Ubiquitous Computing and the Voice Interface

Imagine it’s 2028; close enough to be a world that’s not all that different from today.

You’re driving to work, or rather, your car is cruising along the highway keeping itself in the correct lane, staying a safe distance from the car in front, and following the traffic-adjusted sat-nav route. You pay attention but mostly out of habit.

“How’s the traffic looking?” you ask the car.

“Lighter than usual today. We’ll be at the office in just under fifteen minutes.”

Great, you think, just enough time to get something done.

“Call the bank,” you say and in a few moments you’re speaking to Sandra. She greets you by name and asks how she can help.

“I need to make a complaint, please, Sandra,” you say.

“Of course, let me connect you to someone who can help,” Sandra says. You know she’s not a human customer service agent but you like that there’s never a queue to speak to her and she can help with most things.

After a few moments, you’re connected to a human agent who asks about your complaint. There’s a detail you can’t remember. That’s when Sandra chips back in, “Excuse me, I can help with that.” Then she fills in the missing detail for both you and the human agent.

Within a few minutes, the matter is dealt with and your car is pulling into the parking lot outside your office.

Perhaps this glimpse into the near future will prove to be a little off in some of the details but there are a couple of aspects that we’re likely to see even sooner:

Interacting effortlessly and seamlessly with all manner of services through a voice interface will be commonplace.
Virtual assistants will become ubiquitous.

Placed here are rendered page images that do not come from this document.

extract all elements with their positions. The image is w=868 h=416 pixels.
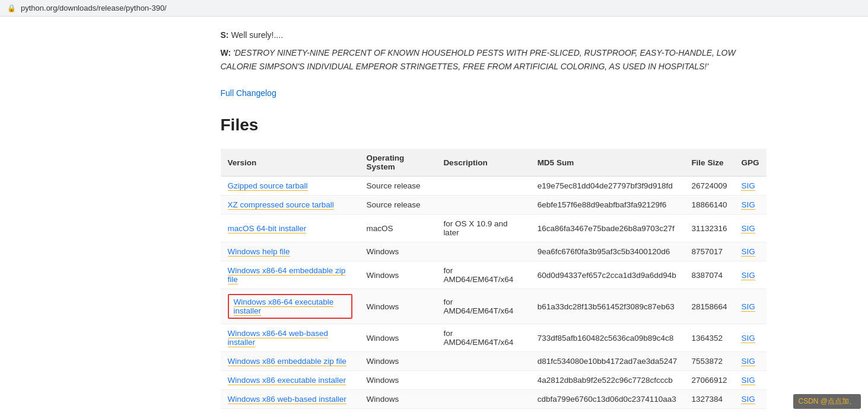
col-description: Description [436, 149, 530, 177]
table-row: Windows x86 embeddable zip fileWindowsd8… [221, 352, 767, 371]
sig-link[interactable]: SIG [741, 334, 755, 343]
sig-link[interactable]: SIG [741, 271, 755, 280]
w-line: W: 'DESTROY NINETY-NINE PERCENT OF KNOWN… [221, 46, 767, 73]
file-link[interactable]: Windows x86 executable installer [228, 376, 346, 385]
cell-filesize: 18866140 [684, 196, 734, 215]
cell-md5: cdbfa799e6760c13d06d0c2374110aa3 [530, 390, 685, 409]
sig-link[interactable]: SIG [741, 376, 755, 385]
cell-gpg: SIG [734, 196, 766, 215]
table-row: XZ compressed source tarballSource relea… [221, 196, 767, 215]
file-link[interactable]: Windows x86-64 executable installer [234, 297, 334, 316]
cell-os: Windows [360, 371, 437, 390]
cell-md5: 60d0d94337ef657c2cca1d3d9a6dd94b [530, 261, 685, 289]
cell-description [436, 371, 530, 390]
cell-filesize: 28158664 [684, 289, 734, 324]
cell-description [436, 196, 530, 215]
cell-description: for AMD64/EM64T/x64 [436, 324, 530, 352]
cell-description: for AMD64/EM64T/x64 [436, 289, 530, 324]
w-label: W: [221, 48, 231, 57]
files-heading: Files [221, 116, 767, 135]
s-text: Well surely!.... [231, 30, 283, 40]
table-row: Windows help fileWindows9ea6fc676f0fa3b9… [221, 242, 767, 261]
cell-gpg: SIG [734, 177, 766, 196]
cell-filesize: 31132316 [684, 215, 734, 242]
sig-link[interactable]: SIG [741, 224, 755, 233]
sig-link[interactable]: SIG [741, 200, 755, 210]
sig-link[interactable]: SIG [741, 302, 755, 312]
cell-version: XZ compressed source tarball [221, 196, 360, 215]
cell-gpg: SIG [734, 215, 766, 242]
url-text: python.org/downloads/release/python-390/ [21, 4, 167, 12]
cell-version: macOS 64-bit installer [221, 215, 360, 242]
table-header: Version Operating System Description MD5… [221, 149, 767, 177]
cell-version: Windows x86 web-based installer [221, 390, 360, 409]
s-line: S: Well surely!.... [221, 28, 767, 41]
sig-link[interactable]: SIG [741, 181, 755, 191]
cell-gpg: SIG [734, 352, 766, 371]
cell-os: Windows [360, 352, 437, 371]
cell-description [436, 390, 530, 409]
file-link[interactable]: Windows x86-64 web-based installer [228, 329, 329, 347]
cell-os: Windows [360, 289, 437, 324]
cell-gpg: SIG [734, 371, 766, 390]
file-link[interactable]: Windows x86-64 embeddable zip file [228, 266, 346, 284]
file-link[interactable]: XZ compressed source tarball [228, 200, 334, 210]
file-link[interactable]: Windows help file [228, 247, 290, 257]
cell-filesize: 26724009 [684, 177, 734, 196]
table-row: Windows x86-64 executable installerWindo… [221, 289, 767, 324]
cell-md5: 733df85afb160482c5636ca09b89c4c8 [530, 324, 685, 352]
cell-os: Windows [360, 242, 437, 261]
cell-os: Source release [360, 177, 437, 196]
cell-filesize: 27066912 [684, 371, 734, 390]
cell-md5: 9ea6fc676f0fa3b95af3c5b3400120d6 [530, 242, 685, 261]
cell-os: Windows [360, 324, 437, 352]
cell-gpg: SIG [734, 324, 766, 352]
page-content: S: Well surely!.... W: 'DESTROY NINETY-N… [78, 17, 790, 416]
cell-os: Windows [360, 390, 437, 409]
cell-version: Windows x86 executable installer [221, 371, 360, 390]
cell-md5: d81fc534080e10bb4172ad7ae3da5247 [530, 352, 685, 371]
cell-version: Windows x86-64 web-based installer [221, 324, 360, 352]
cell-md5: b61a33dc28f13b561452f3089c87eb63 [530, 289, 685, 324]
cell-md5: 16ca86fa3467e75bade26b8a9703c27f [530, 215, 685, 242]
files-table: Version Operating System Description MD5… [221, 149, 767, 409]
lock-icon: 🔒 [7, 4, 16, 12]
cell-version: Windows x86-64 executable installer [221, 289, 360, 324]
cell-md5: e19e75ec81dd04de27797bf3f9d918fd [530, 177, 685, 196]
col-gpg: GPG [734, 149, 766, 177]
changelog-link[interactable]: Full Changelog [221, 88, 767, 98]
cell-md5: 4a2812db8ab9f2e522c96c7728cfcccb [530, 371, 685, 390]
col-md5: MD5 Sum [530, 149, 685, 177]
cell-version: Windows x86 embeddable zip file [221, 352, 360, 371]
sig-link[interactable]: SIG [741, 395, 755, 404]
cell-gpg: SIG [734, 261, 766, 289]
cell-version: Windows help file [221, 242, 360, 261]
cell-filesize: 1327384 [684, 390, 734, 409]
w-text: 'DESTROY NINETY-NINE PERCENT OF KNOWN HO… [221, 48, 736, 71]
sig-link[interactable]: SIG [741, 357, 755, 366]
watermark: CSDN @点点加、 [793, 394, 861, 409]
cell-description [436, 177, 530, 196]
table-row: Windows x86-64 web-based installerWindow… [221, 324, 767, 352]
table-row: Windows x86 executable installerWindows4… [221, 371, 767, 390]
files-section: Files Version Operating System Descripti… [221, 116, 767, 409]
sig-link[interactable]: SIG [741, 247, 755, 257]
cell-filesize: 1364352 [684, 324, 734, 352]
cell-description: for AMD64/EM64T/x64 [436, 261, 530, 289]
address-bar: 🔒 python.org/downloads/release/python-39… [0, 0, 868, 17]
table-row: macOS 64-bit installermacOSfor OS X 10.9… [221, 215, 767, 242]
col-version: Version [221, 149, 360, 177]
cell-gpg: SIG [734, 390, 766, 409]
cell-md5: 6ebfe157f6e88d9eabfbaf3fa92129f6 [530, 196, 685, 215]
file-link[interactable]: macOS 64-bit installer [228, 224, 307, 233]
cell-os: Source release [360, 196, 437, 215]
cell-gpg: SIG [734, 242, 766, 261]
table-row: Windows x86 web-based installerWindowscd… [221, 390, 767, 409]
table-body: Gzipped source tarballSource releasee19e… [221, 177, 767, 409]
cell-description: for OS X 10.9 and later [436, 215, 530, 242]
file-link[interactable]: Windows x86 embeddable zip file [228, 357, 346, 366]
file-link[interactable]: Gzipped source tarball [228, 181, 308, 191]
cell-filesize: 8387074 [684, 261, 734, 289]
table-row: Windows x86-64 embeddable zip fileWindow… [221, 261, 767, 289]
file-link[interactable]: Windows x86 web-based installer [228, 395, 346, 404]
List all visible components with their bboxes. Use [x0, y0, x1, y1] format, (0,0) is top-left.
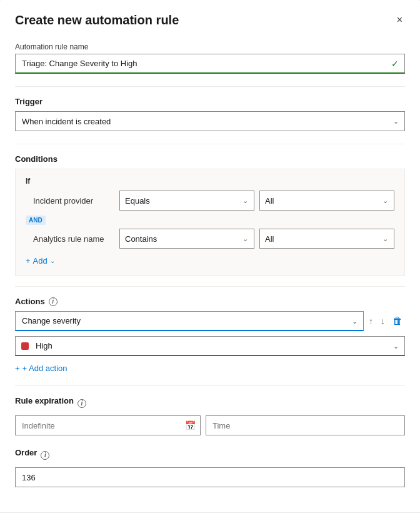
condition-2-operator-select[interactable]: Contains Not contains Equals	[119, 229, 254, 249]
condition-1-label: Incident provider	[26, 196, 119, 206]
add-action-plus-icon: +	[15, 364, 20, 373]
and-badge: AND	[26, 216, 46, 225]
and-badge-row: AND	[26, 216, 394, 225]
condition-1-selects: Equals Not equals ⌄ All Microsoft Other	[119, 191, 394, 211]
rule-name-label: Automation rule name	[15, 42, 405, 51]
action-delete-icon: 🗑	[392, 315, 402, 327]
condition-row-2: Analytics rule name Contains Not contain…	[26, 229, 394, 249]
add-condition-chevron-icon: ⌄	[50, 257, 55, 264]
action-row: Change severity Change status Add tags A…	[15, 311, 405, 331]
condition-2-label: Analytics rule name	[26, 234, 119, 244]
condition-1-value-wrapper: All Microsoft Other ⌄	[259, 191, 394, 211]
condition-2-operator-wrapper: Contains Not contains Equals ⌄	[119, 229, 254, 249]
expiration-label-row: Rule expiration i	[15, 396, 405, 410]
rule-name-group: Automation rule name ✓	[15, 42, 405, 74]
order-label-row: Order i	[15, 448, 405, 462]
severity-row: High Medium Low Informational ⌄	[15, 336, 405, 356]
action-select-wrapper: Change severity Change status Add tags A…	[15, 311, 364, 331]
conditions-section: Conditions If Incident provider Equals N…	[15, 154, 405, 276]
conditions-label: Conditions	[15, 154, 405, 164]
condition-1-value-select[interactable]: All Microsoft Other	[259, 191, 394, 211]
valid-checkmark: ✓	[391, 59, 399, 69]
close-button[interactable]: ×	[394, 12, 405, 27]
severity-select-wrapper: High Medium Low Informational ⌄	[15, 336, 405, 356]
order-info-icon: i	[41, 451, 49, 460]
divider-2	[15, 144, 405, 144]
create-automation-rule-dialog: Create new automation rule × Automation …	[0, 0, 420, 521]
severity-select[interactable]: High Medium Low Informational	[15, 336, 405, 356]
action-up-icon: ↑	[369, 316, 373, 326]
divider-4	[15, 385, 405, 386]
actions-label-row: Actions i	[15, 297, 405, 306]
condition-row-1: Incident provider Equals Not equals ⌄	[26, 191, 394, 211]
condition-2-value-select[interactable]: All Specific	[259, 229, 394, 249]
condition-1-operator-select[interactable]: Equals Not equals	[119, 191, 254, 211]
action-icons-group: ↑ ↓ 🗑	[366, 313, 405, 329]
dialog-title: Create new automation rule	[15, 13, 179, 27]
dialog-body: Automation rule name ✓ Trigger When inci…	[0, 37, 420, 512]
trigger-label: Trigger	[15, 97, 405, 106]
actions-section: Actions i Change severity Change status …	[15, 297, 405, 375]
expiration-time-input[interactable]	[206, 415, 405, 435]
rule-name-input[interactable]	[15, 54, 405, 74]
trigger-group: Trigger When incident is created When in…	[15, 97, 405, 131]
action-down-icon: ↓	[381, 316, 385, 326]
add-condition-button[interactable]: + Add ⌄	[26, 254, 55, 268]
expiration-date-input[interactable]	[15, 415, 201, 435]
expiration-info-icon: i	[78, 399, 86, 408]
order-input[interactable]	[15, 467, 405, 487]
condition-2-selects: Contains Not contains Equals ⌄ All Speci…	[119, 229, 394, 249]
actions-label: Actions	[15, 297, 45, 306]
action-move-up-button[interactable]: ↑	[366, 314, 376, 329]
dialog-header: Create new automation rule ×	[0, 0, 420, 37]
add-condition-icon: +	[26, 256, 31, 265]
dialog-footer: Apply Cancel	[0, 512, 420, 521]
action-type-select[interactable]: Change severity Change status Add tags A…	[15, 311, 364, 331]
condition-2-value-wrapper: All Specific ⌄	[259, 229, 394, 249]
rule-expiration-group: Rule expiration i 📅	[15, 396, 405, 435]
expiration-date-wrapper: 📅	[15, 415, 201, 435]
and-condition-wrapper: AND Analytics rule name Contains Not con…	[26, 216, 394, 249]
trigger-select[interactable]: When incident is created When incident i…	[15, 111, 405, 131]
order-label: Order	[15, 448, 37, 457]
trigger-select-wrapper: When incident is created When incident i…	[15, 111, 405, 131]
action-delete-button[interactable]: 🗑	[390, 313, 405, 329]
if-label: If	[26, 177, 394, 186]
add-action-label: + Add action	[22, 364, 68, 373]
conditions-block: If Incident provider Equals Not equals ⌄	[15, 169, 405, 276]
rule-expiration-row: 📅	[15, 415, 405, 435]
expiration-label: Rule expiration	[15, 396, 74, 405]
divider-1	[15, 86, 405, 87]
divider-3	[15, 286, 405, 287]
add-action-button[interactable]: + + Add action	[15, 361, 68, 375]
add-condition-label: Add	[33, 256, 48, 265]
condition-1-operator-wrapper: Equals Not equals ⌄	[119, 191, 254, 211]
actions-info-icon: i	[49, 297, 58, 306]
order-group: Order i	[15, 448, 405, 487]
action-move-down-button[interactable]: ↓	[378, 314, 388, 329]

Today’s virtual assistants live trapped like genies in our phones and smart speakers. We summon them with the right magical phrase but they’re confined to that particular device and the contexts within which it can operate. Soon, this will seem odd.

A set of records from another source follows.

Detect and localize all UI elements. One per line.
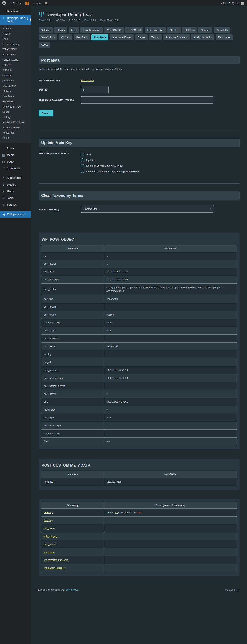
- tab-plugins[interactable]: Plugins: [54, 27, 67, 33]
- submenu-item-post-meta[interactable]: Post Meta: [0, 99, 31, 104]
- sidebar-item-developer-debug-tools[interactable]: ΨDeveloper Debug Tools: [0, 15, 31, 25]
- tab-php-ini[interactable]: PHP.INI: [167, 27, 181, 33]
- debug-adminbar-item[interactable]: ▣: [42, 0, 49, 6]
- tab-site-options[interactable]: Site Options: [39, 34, 57, 40]
- taxonomy-link-wp-pattern-category[interactable]: wp_pattern_category: [44, 566, 65, 569]
- post-id-input[interactable]: [81, 86, 109, 93]
- tab-available-functions[interactable]: Available Functions: [163, 34, 190, 40]
- submenu-item-globals[interactable]: Globals: [0, 88, 31, 94]
- radio-option-update[interactable]: Update: [81, 158, 140, 162]
- version-part: PHP 8.1.12: [69, 19, 80, 21]
- tab-htaccess[interactable]: HTACCESS: [125, 27, 144, 33]
- radio-circle-icon[interactable]: [81, 158, 84, 162]
- tab-available-hooks[interactable]: Available Hooks: [191, 34, 214, 40]
- radio-circle-icon[interactable]: [81, 153, 84, 156]
- my-account-link[interactable]: (User ID: 1) user: [219, 0, 246, 6]
- submenu-item-about[interactable]: About: [0, 135, 31, 140]
- hide-prefixes-input[interactable]: [81, 96, 214, 104]
- submenu-item-shortcode-finder[interactable]: Shortcode Finder: [0, 104, 31, 109]
- tab-error-reporting[interactable]: Error Reporting: [80, 27, 103, 33]
- meta-key-cell: pinged: [41, 358, 104, 366]
- taxonomy-link-post-tag[interactable]: post_tag: [44, 519, 53, 522]
- tab-cron-jobs[interactable]: Cron Jobs: [214, 27, 230, 33]
- taxonomy-select[interactable]: -- Select One --: [81, 205, 214, 212]
- radio-circle-icon[interactable]: [81, 170, 84, 173]
- sidebar-item-media[interactable]: ▦Media: [0, 152, 31, 159]
- radio-option-add[interactable]: Add: [81, 153, 140, 156]
- submenu-item-available-hooks[interactable]: Available Hooks: [0, 125, 31, 130]
- submenu-item-htaccess[interactable]: HTACCESS: [0, 52, 31, 57]
- radio-option-delete-custom-meta-keys-starting-with-keyword[interactable]: Delete Custom Meta Keys Starting with Ke…: [81, 170, 140, 173]
- submenu-item-regex[interactable]: Regex: [0, 109, 31, 114]
- submenu-item-settings[interactable]: Settings: [0, 26, 31, 31]
- submenu-item-wp-config[interactable]: WP-CONFIG: [0, 47, 31, 52]
- tab-regex[interactable]: Regex: [135, 34, 148, 40]
- meta-value-cell: http://127.0.0.1/?p=1: [104, 398, 237, 406]
- tab-logs[interactable]: Logs: [69, 27, 79, 33]
- tab-post-meta[interactable]: Post Meta: [91, 34, 108, 40]
- tab-globals[interactable]: Globals: [59, 34, 72, 40]
- tab-settings[interactable]: Settings: [39, 27, 53, 33]
- taxonomy-link-wp-theme[interactable]: wp_theme: [44, 551, 54, 554]
- radio-circle-icon[interactable]: [81, 164, 84, 168]
- admin-bar: W ⌂ Test site 0 + New ▣ (User ID: 1) use…: [0, 0, 247, 6]
- new-content-link[interactable]: + New: [31, 0, 42, 6]
- sidebar-item-dashboard[interactable]: ⌂Dashboard: [0, 8, 31, 15]
- submenu-item-logs[interactable]: Logs: [0, 36, 31, 42]
- taxonomy-link-wp-template-part-area[interactable]: wp_template_part_area: [44, 559, 68, 561]
- tab-shortcode-finder[interactable]: Shortcode Finder: [110, 34, 134, 40]
- submenu-item-cookies[interactable]: Cookies: [0, 73, 31, 78]
- terms-cell: [104, 548, 237, 556]
- wordpress-footer-link[interactable]: WordPress: [66, 588, 78, 591]
- sidebar-item-pages[interactable]: ▤Pages: [0, 158, 31, 165]
- submenu-item-resources[interactable]: Resources: [0, 130, 31, 135]
- submenu-item-error-reporting[interactable]: Error Reporting: [0, 42, 31, 47]
- terms-cell: [104, 516, 237, 524]
- submenu-item-plugins[interactable]: Plugins: [0, 31, 31, 36]
- collapse-icon: ◀: [1, 212, 5, 216]
- site-name-link[interactable]: ⌂ Test site: [8, 0, 23, 6]
- sidebar-item-appearance[interactable]: ✒Appearance: [0, 175, 31, 182]
- search-button[interactable]: Search: [39, 110, 53, 116]
- section-heading-update-meta-key: Update Meta Key: [39, 139, 240, 147]
- sidebar-item-users[interactable]: ☻Users: [0, 188, 31, 195]
- tab-wp-config[interactable]: WP-CONFIG: [104, 27, 124, 33]
- sidebar-item-comments[interactable]: ❝Comments: [0, 165, 31, 172]
- recent-post-link[interactable]: Hello world!: [81, 79, 94, 82]
- taxonomy-terms-table: Taxonomy Terms (Name | Description) cate…: [41, 502, 237, 572]
- taxonomy-link-post-format[interactable]: post_format: [44, 543, 56, 546]
- submenu-item-testing[interactable]: Testing: [0, 114, 31, 120]
- table-row: filterraw: [41, 438, 237, 446]
- wordpress-logo-button[interactable]: W: [0, 0, 8, 6]
- sidebar-item-posts[interactable]: ✎Posts: [0, 145, 31, 152]
- submenu-item-functions-php[interactable]: Functions.php: [0, 57, 31, 62]
- tab-functions-php[interactable]: Functions.php: [145, 27, 166, 33]
- tab-user-meta[interactable]: User Meta: [73, 34, 90, 40]
- comments-adminbar-link[interactable]: 0: [23, 0, 31, 6]
- meta-key-cell: comment_count: [41, 430, 104, 438]
- submenu-item-php-info[interactable]: PHP Info: [0, 68, 31, 73]
- sidebar-item-tools[interactable]: ⚒Tools: [0, 195, 31, 202]
- tab-about[interactable]: About: [39, 42, 50, 48]
- taxonomy-link-category[interactable]: category: [44, 511, 53, 514]
- sidebar-item-plugins[interactable]: ❖Plugins: [0, 182, 31, 188]
- meta-key-cell: post_title: [41, 295, 104, 303]
- submenu-item-cron-jobs[interactable]: Cron Jobs: [0, 78, 31, 83]
- sidebar-item-collapse-menu[interactable]: ◀Collapse menu: [0, 211, 31, 218]
- radio-option-delete-custom-meta-keys-only[interactable]: Delete (Custom Meta Keys Only): [81, 164, 140, 168]
- section-divider: [39, 131, 240, 131]
- table-row: post_date2022-11-15 12:23:36: [41, 268, 237, 276]
- tab-resources[interactable]: Resources: [216, 34, 233, 40]
- terms-cell: [104, 532, 237, 540]
- taxonomy-link-link-category[interactable]: link_category: [44, 535, 57, 538]
- taxonomy-link-nav-menu[interactable]: nav_menu: [44, 527, 55, 530]
- submenu-item-available-functions[interactable]: Available Functions: [0, 120, 31, 125]
- sidebar-item-settings[interactable]: ⚙Settings: [0, 202, 31, 208]
- submenu-item-php-ini[interactable]: PHP.INI: [0, 62, 31, 68]
- tab-cookies[interactable]: Cookies: [198, 27, 213, 33]
- term-id-link[interactable]: #1: [115, 511, 118, 514]
- tab-testing[interactable]: Testing: [149, 34, 162, 40]
- submenu-item-site-options[interactable]: Site Options: [0, 83, 31, 88]
- tab-php-info[interactable]: PHP Info: [182, 27, 197, 33]
- submenu-item-user-meta[interactable]: User Meta: [0, 94, 31, 99]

In our example above, the bank has a virtual assistant called Sandra. Sandra not only offers first-line help to customers but she also listens in to calls between customers and human agents ready for the moment where she can provide help to either side of the call. Here at Nexmo, we demonstrated how IBM’s Watson can integrate with our own Voice API to provide just this sort of assistance.

Similarly, such an assistant could simply act as a smart minutes-taker, sending transcripts of meetings to participants with each person’s action items specifically highlighted for them.

Stay Agile Because No One Yet Knows the Future

While voice interfaces seem like an entirely new world, they’re pretty much just a new way of doing what technology has always done: make humans more efficient. We’re a little way off from having virtual assistants everywhere but, honestly, it’s closer than you might think.

So, the challenge for businesses preparing today for the voice-led future is to:

Start experimenting now with voice, to learn how it fits their business.
Stay nimble and not go too far down any one path just yet, in order to remain open to new developments and opportunities.

Staying agile means not buying off-the-shelf solutions, especially now when we’re not even sure how usage of voice interfaces will evolve. But that doesn’t mean that your dev team needs to build everything in-house. Instead, you can combine cloud communication APIs, such as Nexmo’s, with AI APIs from providers such as Amazon. That way your dev team can focus on building your unique value into your voice offerings, while ensuring what’s driving the tech underneath is state of the art.